WHAT THIS TASK INVOLVES
Only one thing is required: the number of lines in the entries below that contain "talentirani".

=== Begin Enclosure ===

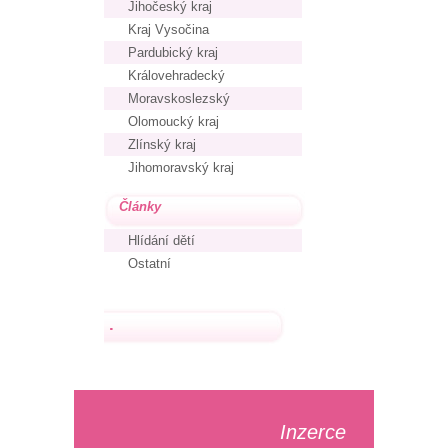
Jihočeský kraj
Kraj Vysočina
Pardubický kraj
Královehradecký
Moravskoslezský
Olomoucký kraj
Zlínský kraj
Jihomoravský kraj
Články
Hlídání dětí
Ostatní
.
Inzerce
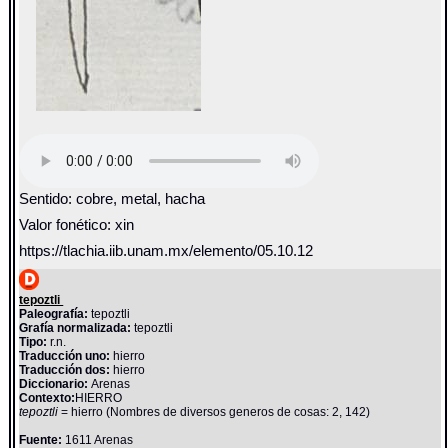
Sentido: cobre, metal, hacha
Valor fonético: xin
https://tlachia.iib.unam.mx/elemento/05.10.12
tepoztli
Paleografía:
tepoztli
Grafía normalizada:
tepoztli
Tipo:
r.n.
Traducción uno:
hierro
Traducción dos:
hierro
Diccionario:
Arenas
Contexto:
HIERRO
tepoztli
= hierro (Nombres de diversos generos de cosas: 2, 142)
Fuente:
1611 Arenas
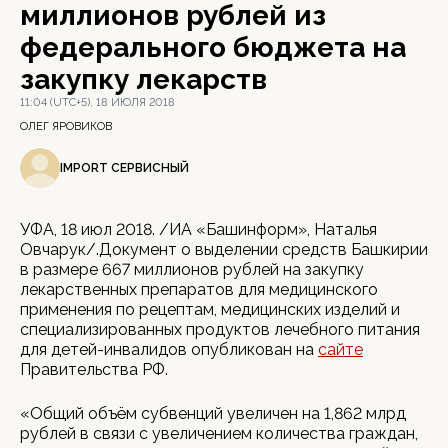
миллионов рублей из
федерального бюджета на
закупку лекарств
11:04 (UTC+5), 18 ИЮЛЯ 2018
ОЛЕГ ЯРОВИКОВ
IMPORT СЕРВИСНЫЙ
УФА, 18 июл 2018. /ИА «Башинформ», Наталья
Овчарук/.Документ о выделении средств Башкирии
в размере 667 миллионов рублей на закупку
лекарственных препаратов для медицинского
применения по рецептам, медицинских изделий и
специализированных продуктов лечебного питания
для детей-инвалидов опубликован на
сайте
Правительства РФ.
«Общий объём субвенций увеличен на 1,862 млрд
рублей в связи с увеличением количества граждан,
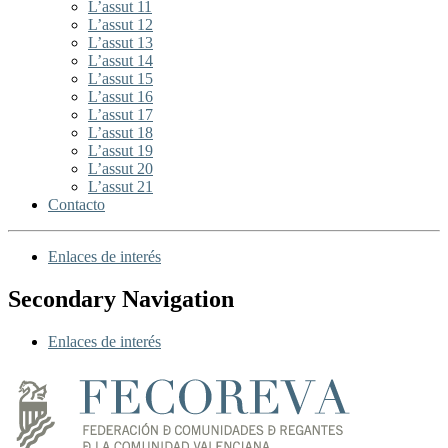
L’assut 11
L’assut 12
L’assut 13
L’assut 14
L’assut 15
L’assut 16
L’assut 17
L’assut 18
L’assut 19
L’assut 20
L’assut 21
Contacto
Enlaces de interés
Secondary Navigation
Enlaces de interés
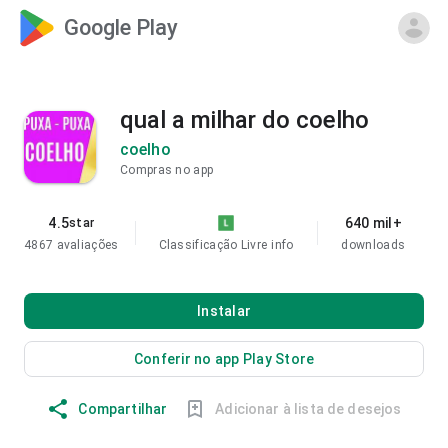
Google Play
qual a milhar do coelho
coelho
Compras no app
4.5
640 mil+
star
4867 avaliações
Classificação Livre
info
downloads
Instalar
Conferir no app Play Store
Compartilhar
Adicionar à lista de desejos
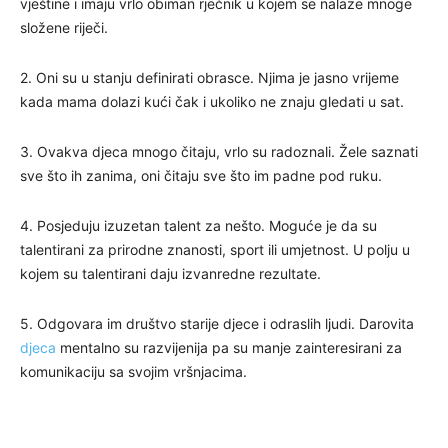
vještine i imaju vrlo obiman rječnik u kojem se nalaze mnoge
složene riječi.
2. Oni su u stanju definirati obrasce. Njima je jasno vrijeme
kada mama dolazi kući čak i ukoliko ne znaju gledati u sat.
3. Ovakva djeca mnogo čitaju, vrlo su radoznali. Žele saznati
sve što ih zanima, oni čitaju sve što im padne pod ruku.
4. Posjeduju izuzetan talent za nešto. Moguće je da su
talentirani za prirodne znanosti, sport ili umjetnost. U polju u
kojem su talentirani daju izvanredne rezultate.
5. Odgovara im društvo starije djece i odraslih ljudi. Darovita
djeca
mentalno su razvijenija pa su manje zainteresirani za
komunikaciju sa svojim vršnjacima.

=== End Enclosure ===
=== Begin Enclosure ===

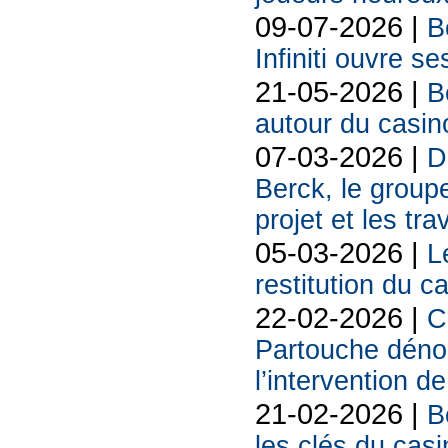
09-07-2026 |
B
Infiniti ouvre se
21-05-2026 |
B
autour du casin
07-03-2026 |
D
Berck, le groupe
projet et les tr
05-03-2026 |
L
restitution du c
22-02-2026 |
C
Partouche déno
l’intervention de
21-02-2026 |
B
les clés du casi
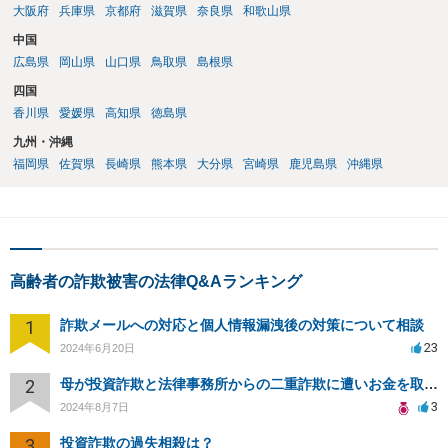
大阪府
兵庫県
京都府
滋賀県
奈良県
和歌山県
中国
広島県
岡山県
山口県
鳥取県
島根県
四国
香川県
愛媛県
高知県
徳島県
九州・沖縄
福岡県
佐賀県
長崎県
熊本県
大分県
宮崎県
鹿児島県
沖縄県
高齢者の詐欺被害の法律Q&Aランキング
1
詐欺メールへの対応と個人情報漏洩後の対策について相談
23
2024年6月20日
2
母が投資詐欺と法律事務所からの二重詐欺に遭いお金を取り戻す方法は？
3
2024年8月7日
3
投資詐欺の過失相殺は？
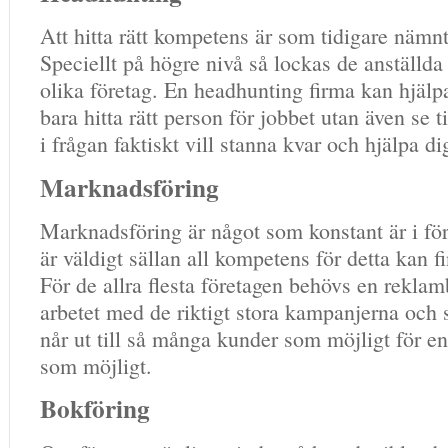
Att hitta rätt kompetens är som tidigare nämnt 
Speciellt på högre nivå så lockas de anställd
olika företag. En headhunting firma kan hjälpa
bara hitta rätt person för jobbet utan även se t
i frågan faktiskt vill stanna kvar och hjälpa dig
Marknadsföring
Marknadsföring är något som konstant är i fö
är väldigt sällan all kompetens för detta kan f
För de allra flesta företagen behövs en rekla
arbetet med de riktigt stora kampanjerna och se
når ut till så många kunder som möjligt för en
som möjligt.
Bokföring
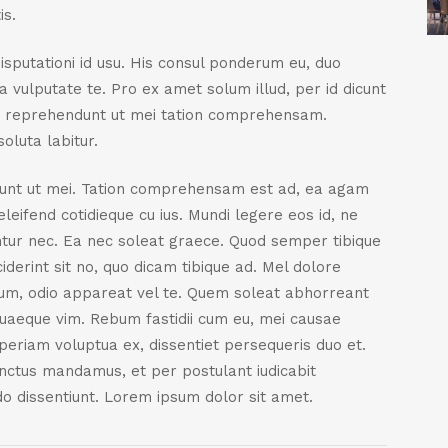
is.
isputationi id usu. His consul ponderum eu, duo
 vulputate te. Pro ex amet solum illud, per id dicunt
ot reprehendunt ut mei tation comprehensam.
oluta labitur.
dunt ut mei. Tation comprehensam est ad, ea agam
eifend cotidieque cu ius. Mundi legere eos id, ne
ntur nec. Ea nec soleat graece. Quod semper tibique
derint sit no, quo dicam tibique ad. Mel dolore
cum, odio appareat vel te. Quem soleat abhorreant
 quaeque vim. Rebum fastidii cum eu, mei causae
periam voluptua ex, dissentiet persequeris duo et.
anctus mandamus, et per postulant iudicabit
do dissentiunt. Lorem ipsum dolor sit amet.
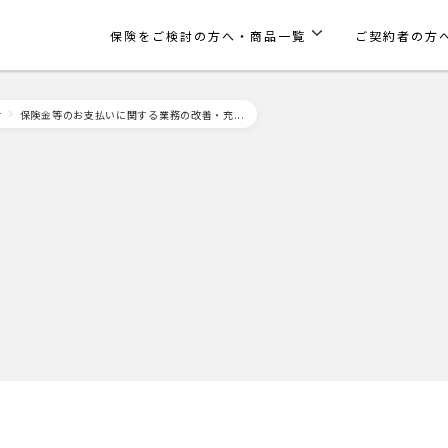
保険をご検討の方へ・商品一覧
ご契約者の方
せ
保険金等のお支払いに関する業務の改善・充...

=== End Enclosure ===
=== Begin Enclosure ===

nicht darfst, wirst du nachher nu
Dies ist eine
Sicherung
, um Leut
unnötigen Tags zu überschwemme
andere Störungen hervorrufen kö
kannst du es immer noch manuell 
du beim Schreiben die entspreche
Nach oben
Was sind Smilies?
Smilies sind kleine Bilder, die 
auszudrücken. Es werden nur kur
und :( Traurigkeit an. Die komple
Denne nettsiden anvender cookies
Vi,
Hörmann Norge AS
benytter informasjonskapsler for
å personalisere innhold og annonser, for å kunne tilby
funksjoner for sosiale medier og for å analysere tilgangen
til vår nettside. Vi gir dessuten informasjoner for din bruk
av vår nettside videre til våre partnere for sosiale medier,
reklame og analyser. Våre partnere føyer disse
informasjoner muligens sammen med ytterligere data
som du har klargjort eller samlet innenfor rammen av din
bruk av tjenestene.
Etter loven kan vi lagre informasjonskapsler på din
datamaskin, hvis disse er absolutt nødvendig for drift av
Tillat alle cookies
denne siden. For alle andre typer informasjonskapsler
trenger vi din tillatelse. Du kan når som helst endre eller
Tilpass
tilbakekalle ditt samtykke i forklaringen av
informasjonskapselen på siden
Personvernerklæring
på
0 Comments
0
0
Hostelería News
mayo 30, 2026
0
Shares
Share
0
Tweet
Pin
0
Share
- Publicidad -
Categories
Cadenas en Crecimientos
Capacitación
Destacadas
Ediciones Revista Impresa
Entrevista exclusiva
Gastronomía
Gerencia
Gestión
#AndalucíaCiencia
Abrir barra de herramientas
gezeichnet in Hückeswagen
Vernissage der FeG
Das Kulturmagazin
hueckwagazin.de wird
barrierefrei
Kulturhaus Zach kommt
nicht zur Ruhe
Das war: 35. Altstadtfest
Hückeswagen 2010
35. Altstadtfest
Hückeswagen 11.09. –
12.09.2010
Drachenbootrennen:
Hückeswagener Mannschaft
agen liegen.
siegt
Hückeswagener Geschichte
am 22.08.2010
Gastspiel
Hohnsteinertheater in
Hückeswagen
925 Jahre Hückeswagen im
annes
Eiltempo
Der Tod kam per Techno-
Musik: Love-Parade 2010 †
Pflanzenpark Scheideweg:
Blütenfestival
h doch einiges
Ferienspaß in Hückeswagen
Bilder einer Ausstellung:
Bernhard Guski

=== End Enclosure ===

RESULT OF THE EXERCISE
2